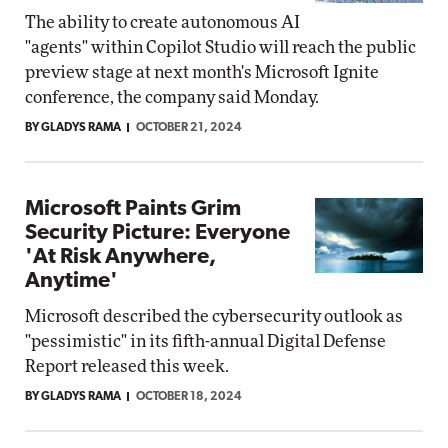
The ability to create autonomous AI
"agents" within Copilot Studio will reach the public
preview stage at next month's Microsoft Ignite
conference, the company said Monday.
BY GLADYS RAMA
OCTOBER 21, 2024
Microsoft Paints Grim
Security Picture: Everyone
'At Risk Anywhere,
Anytime'
Microsoft described the cybersecurity outlook as
"pessimistic" in its fifth-annual Digital Defense
Report released this week.
BY GLADYS RAMA
OCTOBER 18, 2024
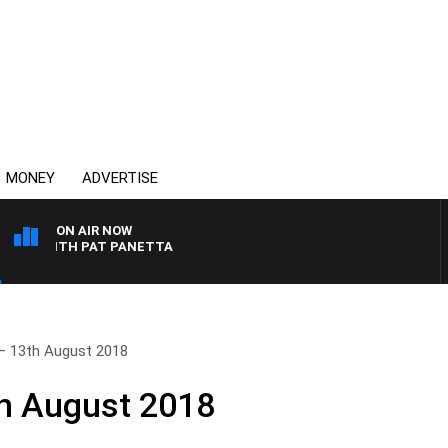
MONEY
ADVERTISE
ON AIR NOW
T WITH PAT PANETTA
– 13th August 2018
th August 2018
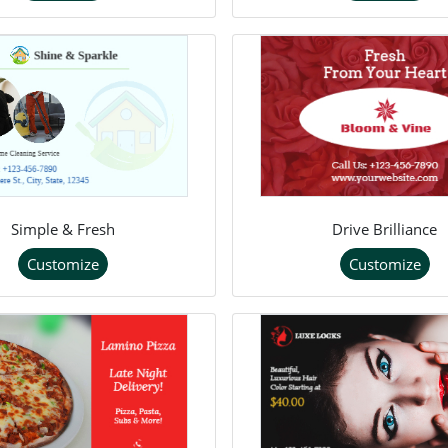
Simple & Fresh
Drive Brilliance
Customize
Customize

···

WORK INSTRUCTIONS
All of the entries must be reproduced exactly, apart from the pictures, which are to be dropped.

TASK RESULT
The ability to create autonomous AI
"agents" within Copilot Studio will reach the public
preview stage at next month's Microsoft Ignite
conference, the company said Monday.
BY GLADYS RAMA
OCTOBER 21, 2024
Microsoft Paints Grim
Security Picture: Everyone
'At Risk Anywhere,
Anytime'
Microsoft described the cybersecurity outlook as
"pessimistic" in its fifth-annual Digital Defense
Report released this week.
BY GLADYS RAMA
OCTOBER 18, 2024
MONEY
ADVERTISE
ON AIR NOW
T WITH PAT PANETTA
– 13th August 2018
th August 2018
Simple & Fresh
Drive Brilliance
Customize
Customize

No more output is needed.